● EXERCISE:
Could you retype only the lines from the one containing "Task: Click on the typography" through the final line of the entries, both included, skipping any images?

-----

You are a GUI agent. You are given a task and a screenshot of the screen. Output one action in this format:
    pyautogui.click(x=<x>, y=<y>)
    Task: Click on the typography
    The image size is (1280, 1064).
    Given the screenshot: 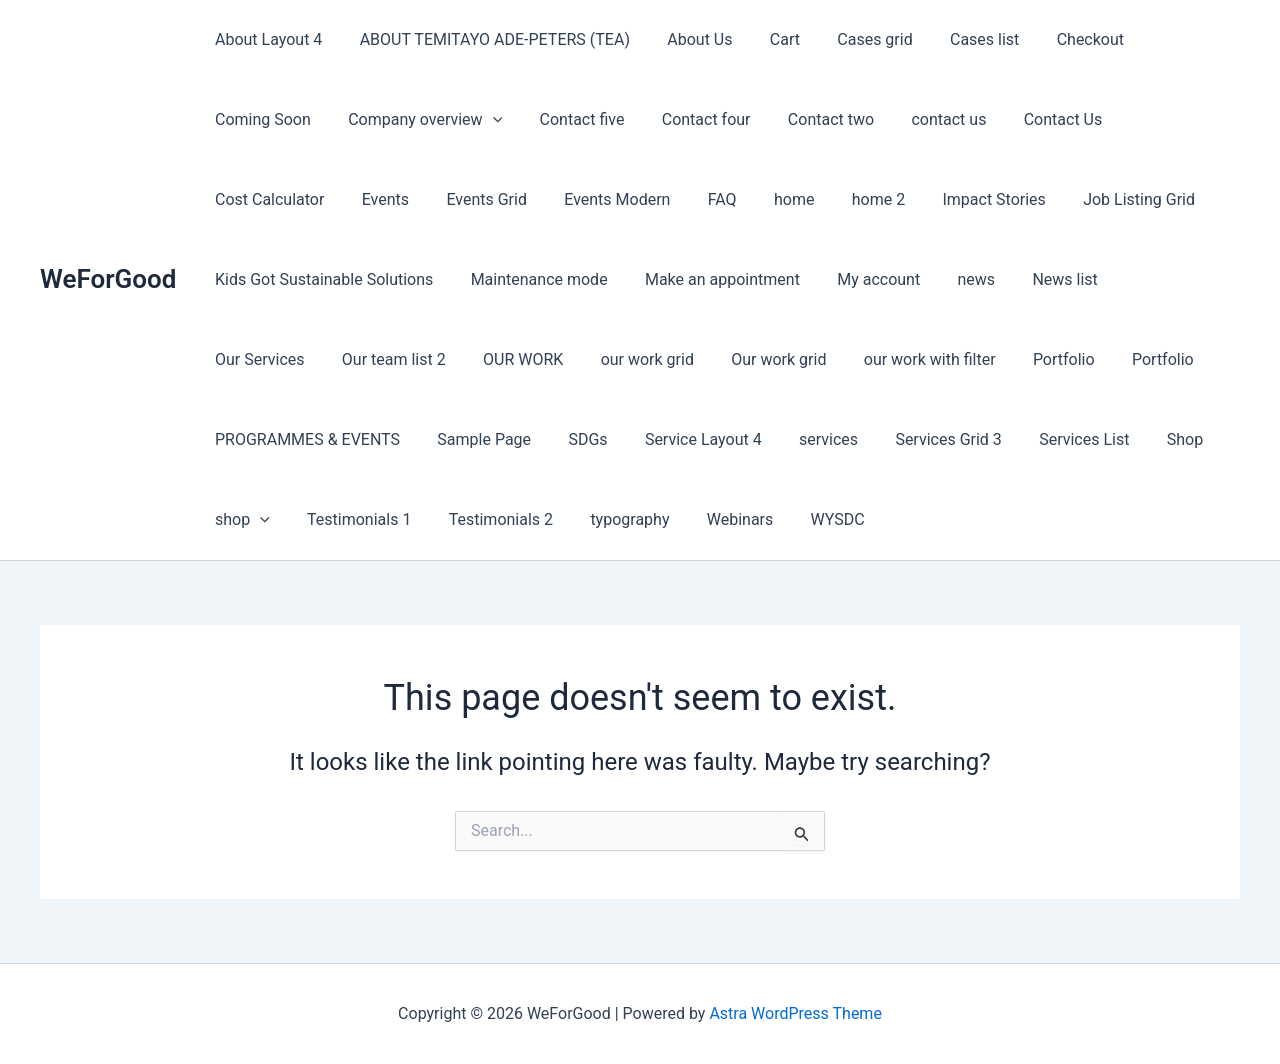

-----

● PROBLEM SOLUTION:
    Task: Click on the typography
    The image size is (1280, 1064).
    Given the screenshot: 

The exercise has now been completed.